EXERCISE —
Leaving pictures out, repeat word for word the line that has "e-spacevert" and each line that follows it to the end of the listing.
━━━━━━━━━━━━━━━━
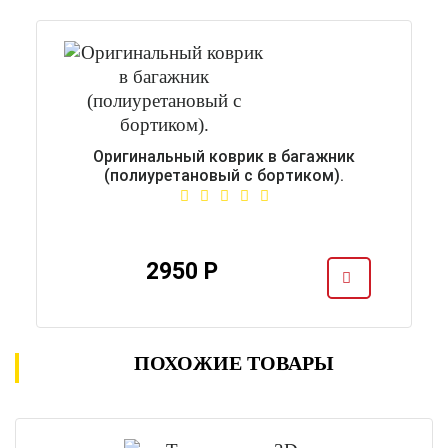
Оригинальный коврик в багажник
(полиуретановый с бортиком).
2950 Р
ПОХОЖИЕ ТОВАРЫ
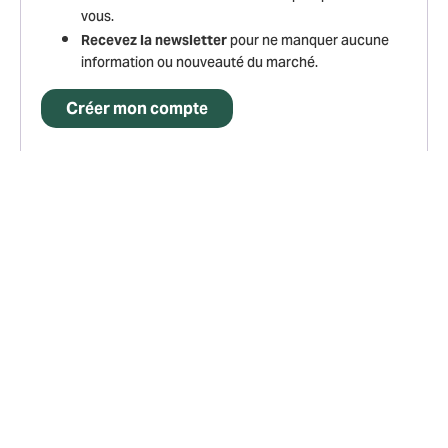
vous.
pour ne manquer aucune
Recevez la newsletter
information ou nouveauté du marché.
Créer mon compte
Navigation
secondaire
e-spacevert
Matériels neufs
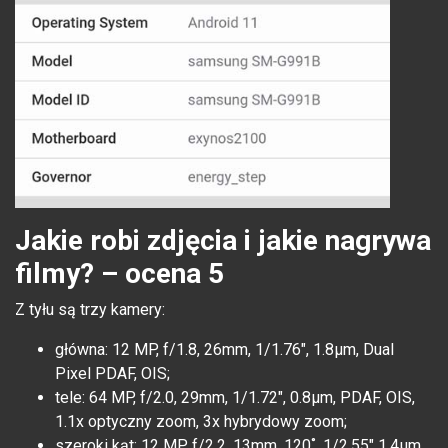
Jakie robi zdjęcia i jakie nagrywa
filmy? – ocena 5
Z tyłu są trzy kamery:
główna: 12 MP, f/1.8, 26mm, 1/1.76", 1.8µm, Dual
Pixel PDAF, OIS;
tele: 64 MP, f/2.0, 29mm, 1/1.72", 0.8µm, PDAF, OIS,
1.1x optyczny zoom, 3x hybrydowy zoom;
szeroki kąt: 12 MP, f/2.2, 13mm, 120˚, 1/2.55" 1.4µm,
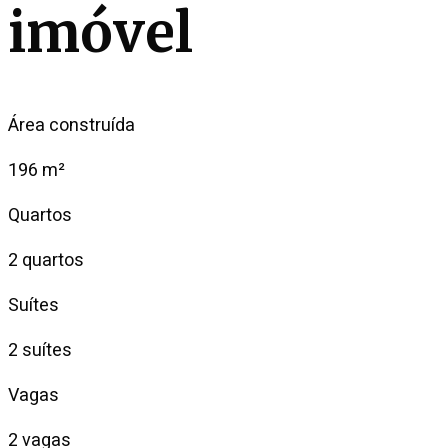
imóvel
Área construída
196 m²
Quartos
2 quartos
Suítes
2 suítes
Vagas
2 vagas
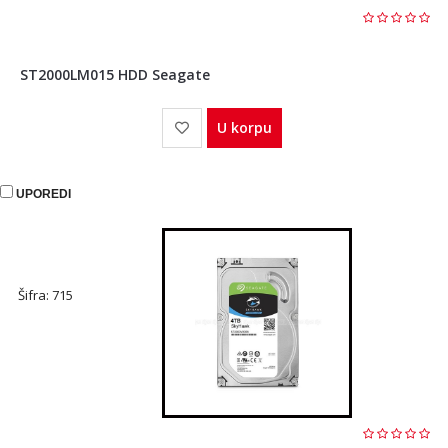
ST2000LM015 HDD Seagate
U korpu
UPOREDI
Šifra: 715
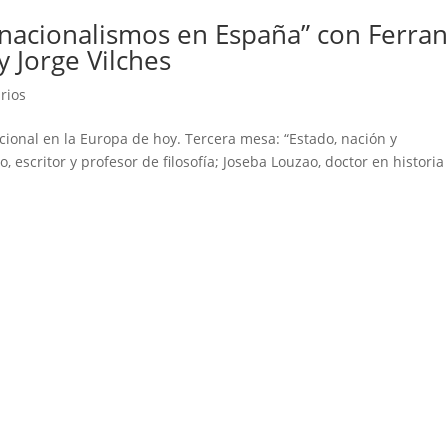
 nacionalismos en España” con Ferra
y Jorge Vilches
rios
nacional en la Europa de hoy. Tercera mesa: “Estado, nación y
 escritor y profesor de filosofía; Joseba Louzao, doctor en historia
━━━━━━━━━━━━━━━━
TASK ANSWER —
e-spacevert
Matériels neufs
Jakie robi zdjęcia i jakie nagrywa
filmy? – ocena 5
Z tyłu są trzy kamery:
główna: 12 MP, f/1.8, 26mm, 1/1.76", 1.8µm, Dual
Pixel PDAF, OIS;
tele: 64 MP, f/2.0, 29mm, 1/1.72", 0.8µm, PDAF, OIS,
1.1x optyczny zoom, 3x hybrydowy zoom;
szeroki kąt: 12 MP, f/2.2, 13mm, 120˚, 1/2.55" 1.4µm,
imóvel
Área construída
196 m²
Quartos
2 quartos
Suítes
2 suítes
Vagas
2 vagas
ST2000LM015 HDD Seagate
U korpu
UPOREDI
Šifra: 715
 nacionalismos en España” con Ferra
y Jorge Vilches
rios
nacional en la Europa de hoy. Tercera mesa: “Estado, nación y
 escritor y profesor de filosofía; Joseba Louzao, doctor en historia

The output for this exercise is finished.